For this listing, reproduce the line with "Find the location", the line with "At what (x,y)", and the lines between, exactly as they stand. Leave out pictures and all other lines.

Data for the task:
____________

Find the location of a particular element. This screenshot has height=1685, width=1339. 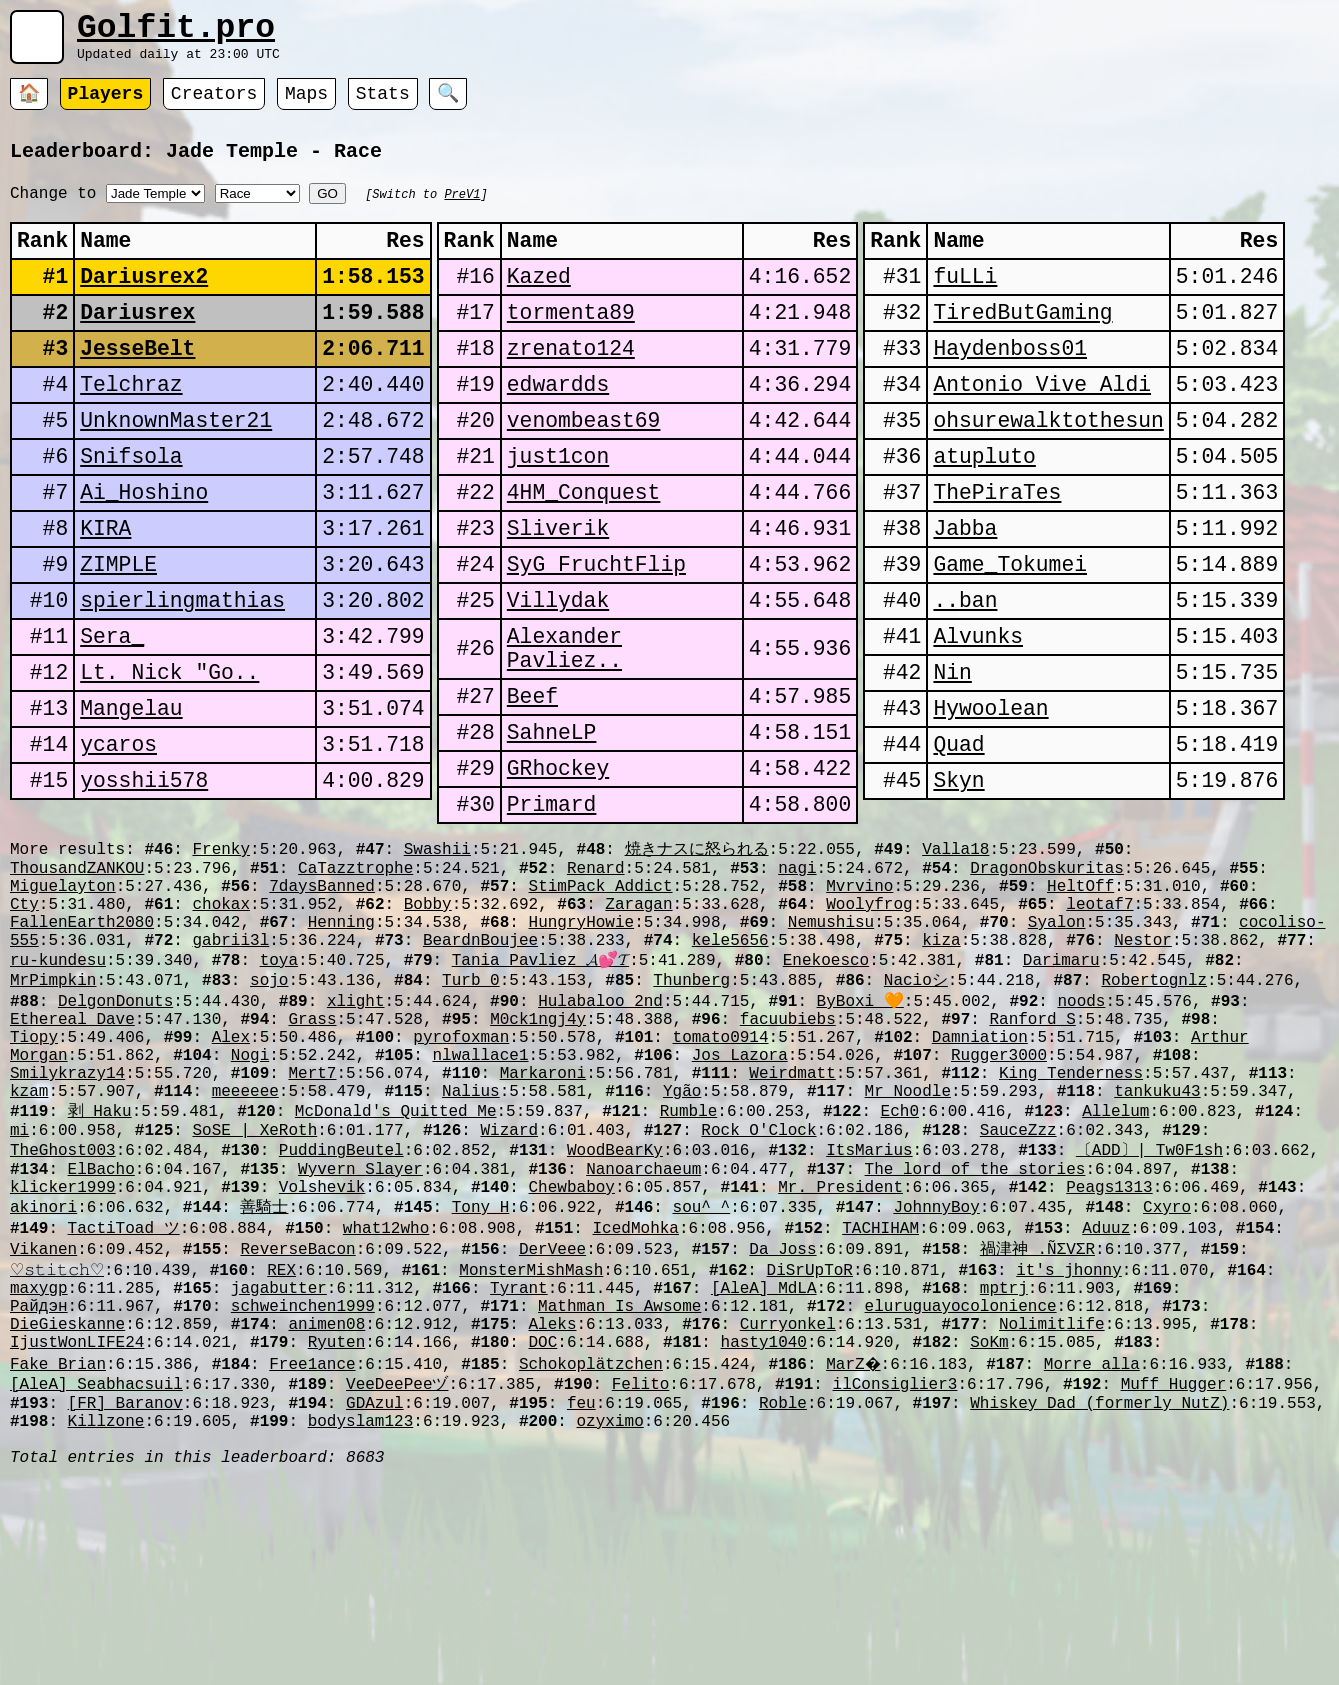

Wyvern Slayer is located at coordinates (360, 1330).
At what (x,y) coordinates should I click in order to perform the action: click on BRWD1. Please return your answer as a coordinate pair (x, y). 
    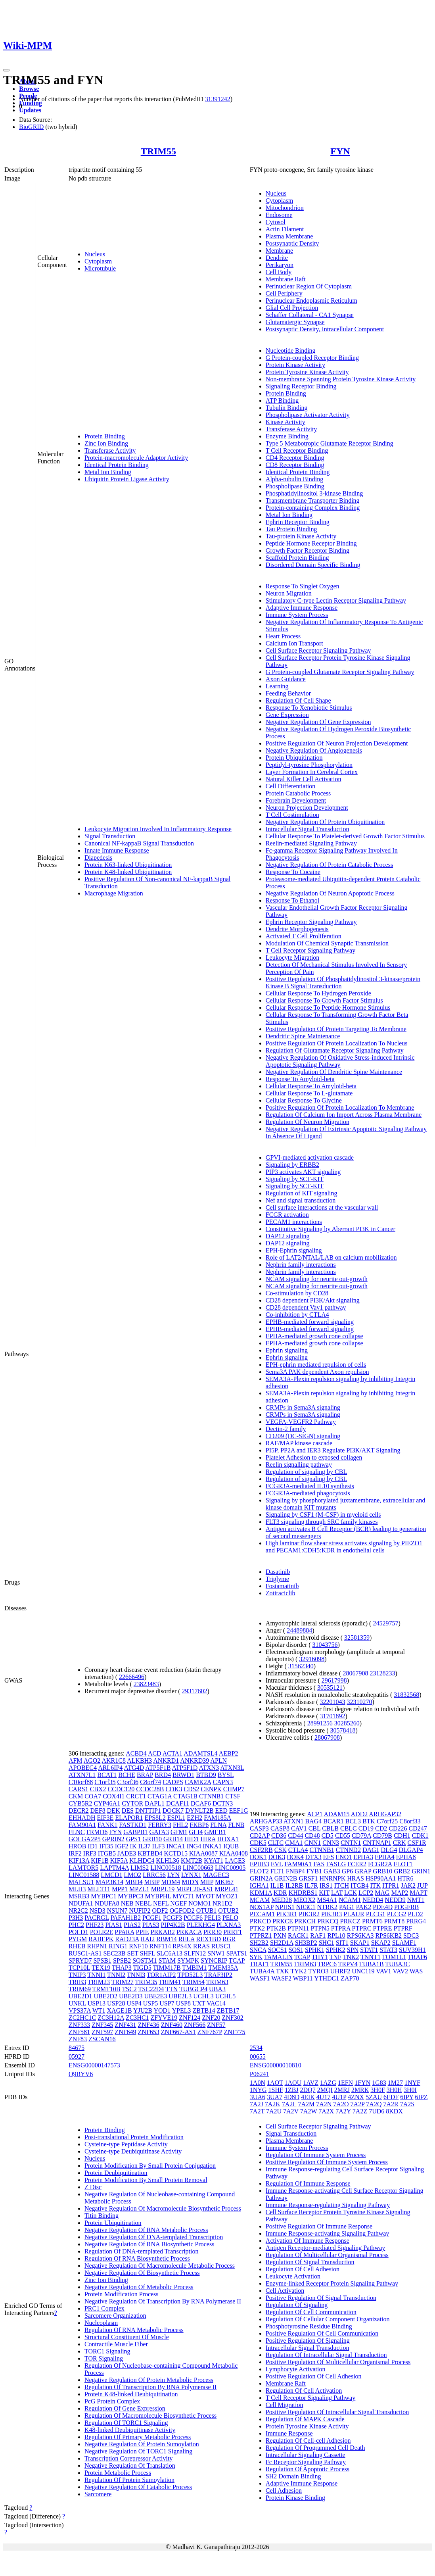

____________

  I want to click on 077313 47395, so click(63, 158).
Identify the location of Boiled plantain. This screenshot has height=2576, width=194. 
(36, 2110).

____________

Completed exercise:
Find the location of a particular element. This screenshot has height=1685, width=1339. 

Wyvern Slayer is located at coordinates (360, 1330).
At what (x,y) coordinates should I click in order to perform the action: click on BRWD1. Please return your answer as a coordinate pair (x, y). 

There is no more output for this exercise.